The Missing Link In Social Media Marketing

In my field of work you become aware to many different guides from many different people about the prominent rise of their clients' brands on social media.  In fact, this field has become clustered with too many different programs, using various marketing buzz words and abbreviations to the point that the underlying concept has indeed been buried.  

As a person who has delved into this sector since a dissertation into the area that cracked the University board's metaphorical monacles in a wake-up call to the presence of this critical asset in today's online space, I've become aware of one thing.  These books and guides are over-complicating what is needed, hiding the solution and are, therefore, incorrect.  Allow me to throw in my two cents of simplification into this predicament.

Social media, with all its bells and whistles, still boils down to the core idea of one person talking to another.

A business acting as they do in their respective market is incompatible with social media, and the over-ease of granting them tools to use it as so, while producing company profiles of those much bigger in terms of status and assets than yourself is not helping the situation.  The likes of Facebook and Twitter comprise of two different bases of interaction:

  • Communicating to several
  • Communicating to one with several watching 

Of course, social networking has exploded beyond that into a territory of expressing yourself through the template of a profile; but everything you do still works around these two types of communication.  You'd think this idea would extend naturally to be applied at a corporate level, to maintain communication beyond what is possible through the predecessors of business channels.  But this couldn't be further from the truth.

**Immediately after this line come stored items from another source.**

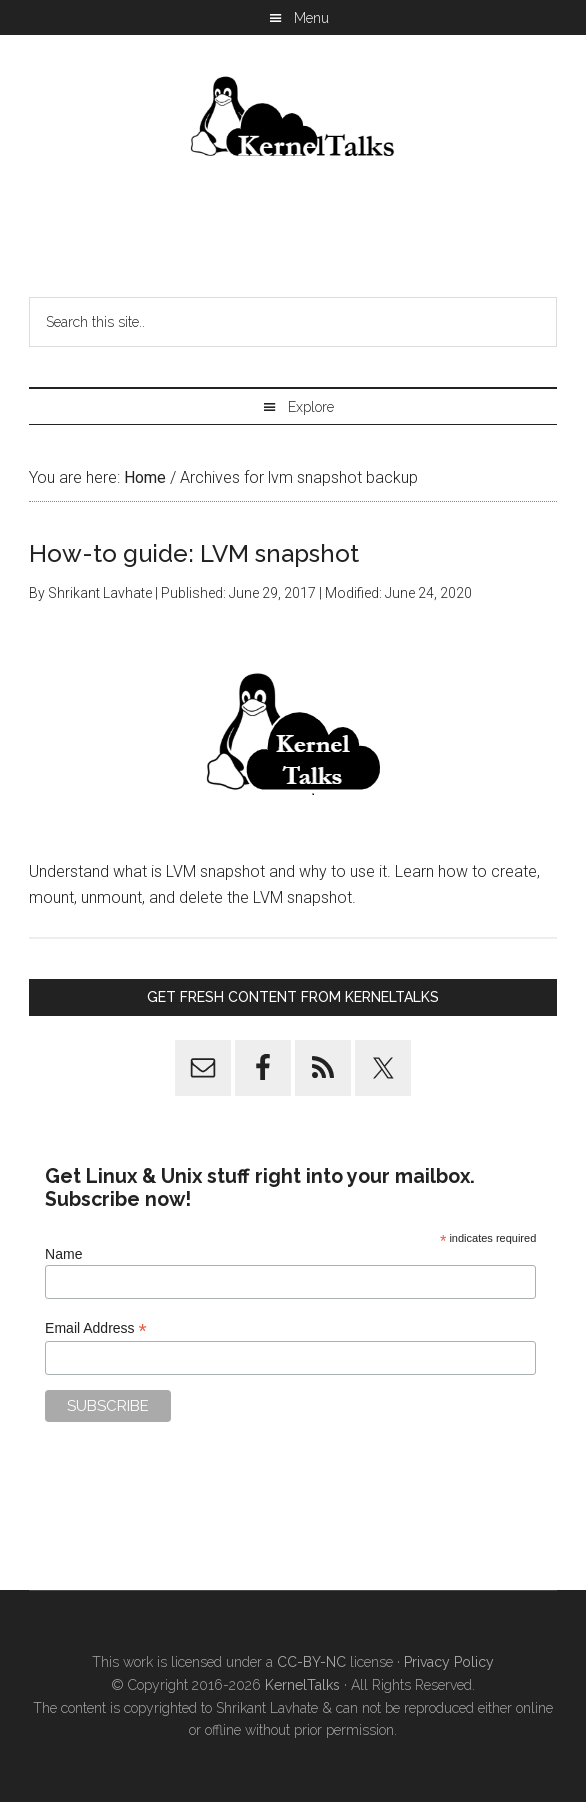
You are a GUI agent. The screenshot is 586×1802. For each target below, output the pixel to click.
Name (63, 1254)
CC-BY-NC (311, 1662)
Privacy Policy (449, 1662)
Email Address (96, 1328)
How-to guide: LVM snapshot (194, 553)
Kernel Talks (292, 120)
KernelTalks (302, 1685)
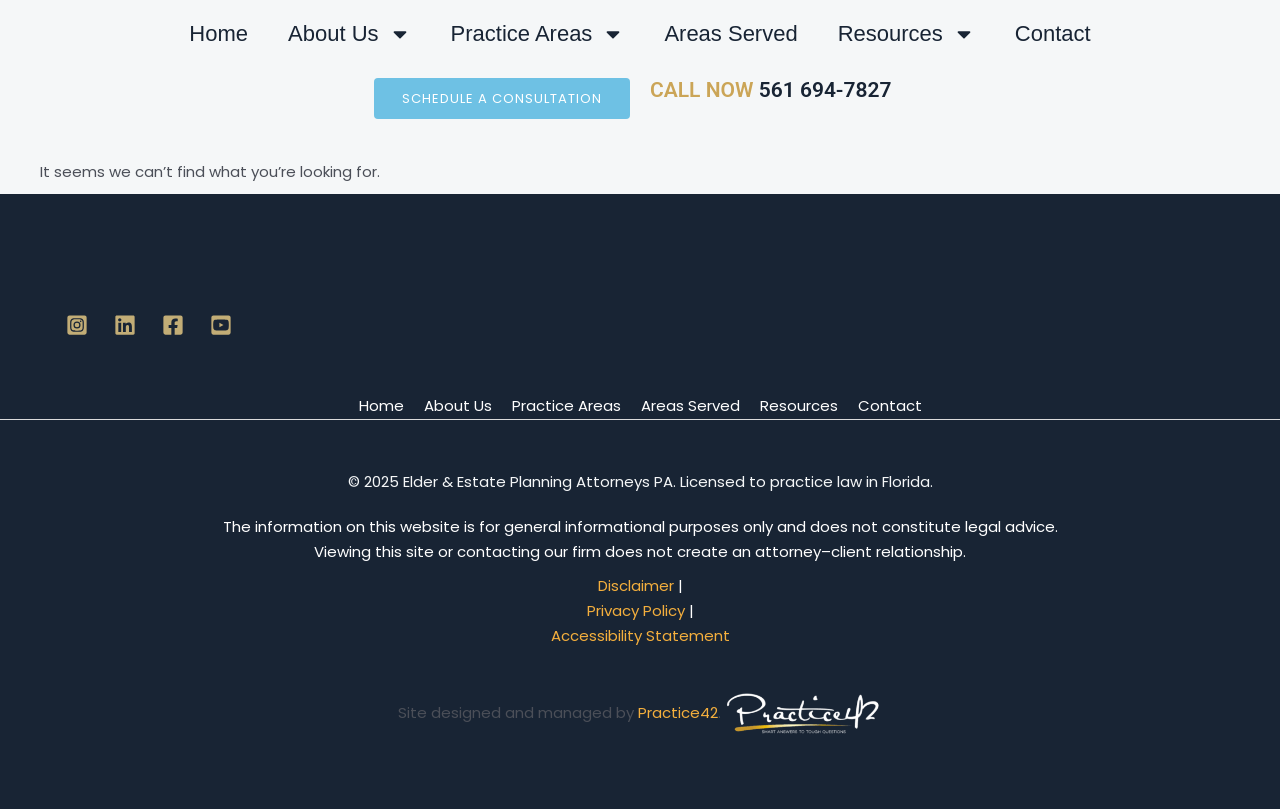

It's why for all the brands you may or may not opt to follow, like or whatever choice of verb-related subscription, there's only a few that 'feel' genuine in their output.  It's that secret formula you can't quite put your finger on, which isn't really secret when you think about and apply it to your own social presence.  The individual is probably the most prosthetic, yet most genuine voice on the internet.  Through the opportunity to edit what is put out/uploaded (my habit is to delete statuses after a couple days without likes), you manage to form a streamlined version of your personality, that puts your symbolic best foot forward.

The individual is probably the most prosthetic, yet most genuine voice on the internet.

And that is, essentially, what's missing from social media strategy for businesses, buried underneath ROI, viral reach and various other pieces of needless statistical data: personality in its most functional of form.  Every company, after you remove the restriction of being a 'business,' has key characteristics that form this caricature for people to form a deeper bond with.  You don't need to publicly name the people behind the scenes to make things seem 'personal,' as the brand can seem personal if you just stick to your convictions and act like a human being.

Some of this does overlap with some ideas that other 'gurus' in this area discuss, and no-one (not even me after this rant) can offer a clear cut strategy to succeed in this area.  So I urge you, dear reader, to not purchase a book that says it can offer you the solution and bring you to social media prosperity for a company, when you really already know what is needed.  Define a personality and stick to it religiously by connecting and talking to the people relevant to you.  It's simple stuff like this that gets ignored and ends with a characterless presence.

They don't call it 'earned' media because you made your thousands of followers based off the likes of #Followback campaigns and various amounts of bought influence (I'm guilty of using #Followback, and know of many brands who have bought likes...don't think it's not obvious).

It's the personality: this qualitative measure that will increase engagement and make for a rather formiddable presence that, while slow-growing comparing to opening your wallet, is one of the closest audiences you can have for your content beyond any kind of response to advertising or promotional initiatives.

Put your true colours on show, in the most false way possible.  Contradictory yet simple.